## Work order
Instruction for the data below: set down exactly the lines from the line with "spaces with keys: mask_svg, mask_w, mask_h, instance_id, label." to the line with "See the attached", inclusive, and no others.

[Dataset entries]
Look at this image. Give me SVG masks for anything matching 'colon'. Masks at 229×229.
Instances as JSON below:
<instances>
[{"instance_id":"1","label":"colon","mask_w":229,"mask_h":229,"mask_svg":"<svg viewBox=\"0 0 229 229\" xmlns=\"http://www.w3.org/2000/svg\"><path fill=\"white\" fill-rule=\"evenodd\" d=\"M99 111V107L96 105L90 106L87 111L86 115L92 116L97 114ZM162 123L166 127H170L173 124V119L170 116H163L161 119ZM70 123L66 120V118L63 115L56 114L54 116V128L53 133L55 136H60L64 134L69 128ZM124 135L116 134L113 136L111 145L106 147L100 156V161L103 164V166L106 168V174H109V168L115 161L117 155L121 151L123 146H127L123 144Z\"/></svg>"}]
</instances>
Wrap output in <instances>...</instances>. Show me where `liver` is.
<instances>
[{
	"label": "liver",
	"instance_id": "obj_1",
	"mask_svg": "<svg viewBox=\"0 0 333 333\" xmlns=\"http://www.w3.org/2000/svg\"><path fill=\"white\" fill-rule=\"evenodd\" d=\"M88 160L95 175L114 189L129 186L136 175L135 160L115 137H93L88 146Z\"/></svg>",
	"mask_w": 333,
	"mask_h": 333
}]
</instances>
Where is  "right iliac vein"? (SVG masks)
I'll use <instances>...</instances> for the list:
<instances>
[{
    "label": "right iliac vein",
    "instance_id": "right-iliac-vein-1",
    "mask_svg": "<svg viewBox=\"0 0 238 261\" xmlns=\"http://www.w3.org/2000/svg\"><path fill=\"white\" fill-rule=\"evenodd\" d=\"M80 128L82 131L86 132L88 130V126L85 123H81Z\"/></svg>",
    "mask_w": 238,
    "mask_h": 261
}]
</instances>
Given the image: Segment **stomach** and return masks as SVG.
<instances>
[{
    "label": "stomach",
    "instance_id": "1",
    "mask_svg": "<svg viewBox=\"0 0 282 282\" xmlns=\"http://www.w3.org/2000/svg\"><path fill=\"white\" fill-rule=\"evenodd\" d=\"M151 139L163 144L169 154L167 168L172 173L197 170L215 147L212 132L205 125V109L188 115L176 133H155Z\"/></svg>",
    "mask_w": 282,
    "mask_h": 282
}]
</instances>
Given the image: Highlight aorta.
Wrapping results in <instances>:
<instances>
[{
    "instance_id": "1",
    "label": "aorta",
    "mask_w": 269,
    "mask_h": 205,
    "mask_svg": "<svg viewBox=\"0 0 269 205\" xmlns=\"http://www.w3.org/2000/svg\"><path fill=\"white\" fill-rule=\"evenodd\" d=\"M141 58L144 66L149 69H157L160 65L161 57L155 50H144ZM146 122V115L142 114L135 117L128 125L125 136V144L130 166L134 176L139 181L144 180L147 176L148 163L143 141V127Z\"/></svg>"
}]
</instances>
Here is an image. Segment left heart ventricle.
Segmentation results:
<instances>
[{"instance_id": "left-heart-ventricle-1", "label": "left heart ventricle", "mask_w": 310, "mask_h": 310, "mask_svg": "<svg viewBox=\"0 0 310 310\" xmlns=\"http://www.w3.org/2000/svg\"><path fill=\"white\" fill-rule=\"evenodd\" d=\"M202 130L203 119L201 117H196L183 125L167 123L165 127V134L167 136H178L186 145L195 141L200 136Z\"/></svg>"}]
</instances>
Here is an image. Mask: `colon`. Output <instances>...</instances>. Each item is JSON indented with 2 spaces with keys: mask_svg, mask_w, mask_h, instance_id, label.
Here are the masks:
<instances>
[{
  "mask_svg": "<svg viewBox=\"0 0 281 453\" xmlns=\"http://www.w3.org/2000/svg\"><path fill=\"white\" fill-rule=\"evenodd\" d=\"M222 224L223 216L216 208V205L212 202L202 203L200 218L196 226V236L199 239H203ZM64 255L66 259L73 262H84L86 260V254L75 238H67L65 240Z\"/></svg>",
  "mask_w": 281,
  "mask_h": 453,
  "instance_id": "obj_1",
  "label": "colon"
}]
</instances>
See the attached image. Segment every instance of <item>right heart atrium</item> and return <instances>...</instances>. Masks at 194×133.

* * *

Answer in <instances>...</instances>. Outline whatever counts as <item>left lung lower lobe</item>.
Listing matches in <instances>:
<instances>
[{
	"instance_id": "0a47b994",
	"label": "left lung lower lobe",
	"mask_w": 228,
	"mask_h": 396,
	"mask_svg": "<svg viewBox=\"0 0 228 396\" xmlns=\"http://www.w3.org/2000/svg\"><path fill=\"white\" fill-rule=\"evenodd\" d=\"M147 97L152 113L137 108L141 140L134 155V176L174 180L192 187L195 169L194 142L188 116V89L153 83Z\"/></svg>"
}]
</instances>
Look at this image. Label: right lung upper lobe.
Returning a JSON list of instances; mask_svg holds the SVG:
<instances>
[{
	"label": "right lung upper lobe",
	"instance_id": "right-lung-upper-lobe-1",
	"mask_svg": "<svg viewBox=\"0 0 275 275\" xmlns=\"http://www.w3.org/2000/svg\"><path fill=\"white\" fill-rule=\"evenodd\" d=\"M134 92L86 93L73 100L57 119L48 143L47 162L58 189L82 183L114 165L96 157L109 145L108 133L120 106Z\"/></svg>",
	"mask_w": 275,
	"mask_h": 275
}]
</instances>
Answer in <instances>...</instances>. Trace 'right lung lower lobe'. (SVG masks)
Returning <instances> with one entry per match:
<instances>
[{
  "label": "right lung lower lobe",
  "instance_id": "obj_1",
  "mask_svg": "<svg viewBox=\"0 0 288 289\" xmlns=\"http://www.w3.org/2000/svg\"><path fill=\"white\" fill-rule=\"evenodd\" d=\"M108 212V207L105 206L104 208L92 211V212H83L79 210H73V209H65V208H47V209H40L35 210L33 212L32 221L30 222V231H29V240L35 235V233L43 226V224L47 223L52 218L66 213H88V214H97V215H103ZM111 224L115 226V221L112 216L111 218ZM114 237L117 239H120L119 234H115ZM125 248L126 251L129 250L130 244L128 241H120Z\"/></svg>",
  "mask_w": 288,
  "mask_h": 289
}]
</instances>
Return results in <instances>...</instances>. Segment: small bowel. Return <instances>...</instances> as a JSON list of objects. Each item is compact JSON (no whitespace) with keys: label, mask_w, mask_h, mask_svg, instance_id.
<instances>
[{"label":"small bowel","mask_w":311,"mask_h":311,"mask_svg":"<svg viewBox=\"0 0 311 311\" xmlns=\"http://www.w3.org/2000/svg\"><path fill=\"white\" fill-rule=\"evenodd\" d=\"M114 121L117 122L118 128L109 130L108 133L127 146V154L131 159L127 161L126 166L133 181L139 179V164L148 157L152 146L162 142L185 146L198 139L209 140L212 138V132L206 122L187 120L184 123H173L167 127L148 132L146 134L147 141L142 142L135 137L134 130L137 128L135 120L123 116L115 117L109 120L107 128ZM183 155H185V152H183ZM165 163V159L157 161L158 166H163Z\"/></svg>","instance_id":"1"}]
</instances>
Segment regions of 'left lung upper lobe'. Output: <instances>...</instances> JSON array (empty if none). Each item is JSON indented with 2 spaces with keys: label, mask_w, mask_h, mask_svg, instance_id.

==

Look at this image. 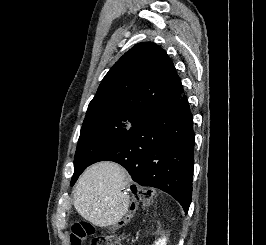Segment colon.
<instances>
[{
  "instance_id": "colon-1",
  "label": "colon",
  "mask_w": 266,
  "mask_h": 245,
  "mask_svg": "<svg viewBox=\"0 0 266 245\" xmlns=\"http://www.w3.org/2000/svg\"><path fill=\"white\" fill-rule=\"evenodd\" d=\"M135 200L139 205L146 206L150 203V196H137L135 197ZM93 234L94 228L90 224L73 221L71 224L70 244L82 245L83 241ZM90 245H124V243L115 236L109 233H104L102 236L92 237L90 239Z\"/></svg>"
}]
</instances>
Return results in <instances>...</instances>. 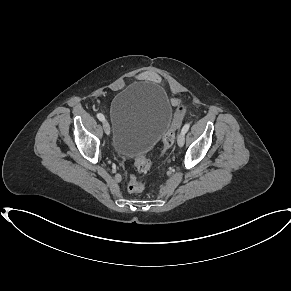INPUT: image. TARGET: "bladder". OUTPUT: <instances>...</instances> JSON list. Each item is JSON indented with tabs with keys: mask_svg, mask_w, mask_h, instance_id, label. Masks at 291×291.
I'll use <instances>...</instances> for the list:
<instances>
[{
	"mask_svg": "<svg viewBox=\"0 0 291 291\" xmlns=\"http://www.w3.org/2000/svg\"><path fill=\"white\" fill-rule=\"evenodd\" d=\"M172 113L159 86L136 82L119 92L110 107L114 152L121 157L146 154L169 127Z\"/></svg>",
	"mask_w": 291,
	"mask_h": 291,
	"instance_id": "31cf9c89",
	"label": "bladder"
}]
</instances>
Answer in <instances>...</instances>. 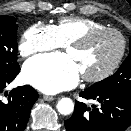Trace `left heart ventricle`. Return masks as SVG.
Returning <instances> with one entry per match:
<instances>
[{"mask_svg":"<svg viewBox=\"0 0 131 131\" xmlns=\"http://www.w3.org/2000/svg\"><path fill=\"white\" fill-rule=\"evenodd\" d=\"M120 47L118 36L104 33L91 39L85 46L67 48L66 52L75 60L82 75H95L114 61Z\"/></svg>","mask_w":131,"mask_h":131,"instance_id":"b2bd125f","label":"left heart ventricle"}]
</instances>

## Solution for this problem
Here is an image. Mask: `colon`. Output <instances>...</instances>. Each item is JSON indented with 2 spaces with keys: mask_svg, mask_w, mask_h, instance_id, label.
Here are the masks:
<instances>
[{
  "mask_svg": "<svg viewBox=\"0 0 281 453\" xmlns=\"http://www.w3.org/2000/svg\"><path fill=\"white\" fill-rule=\"evenodd\" d=\"M222 224L223 216L216 208V205L212 202L202 203L200 218L196 226V236L199 239H203ZM64 255L66 259L73 262H84L86 260V254L75 238H67L65 240Z\"/></svg>",
  "mask_w": 281,
  "mask_h": 453,
  "instance_id": "obj_1",
  "label": "colon"
}]
</instances>
See the attached image. Segment every instance of <item>right heart atrium</item> and return <instances>...</instances>. Masks at 194×133.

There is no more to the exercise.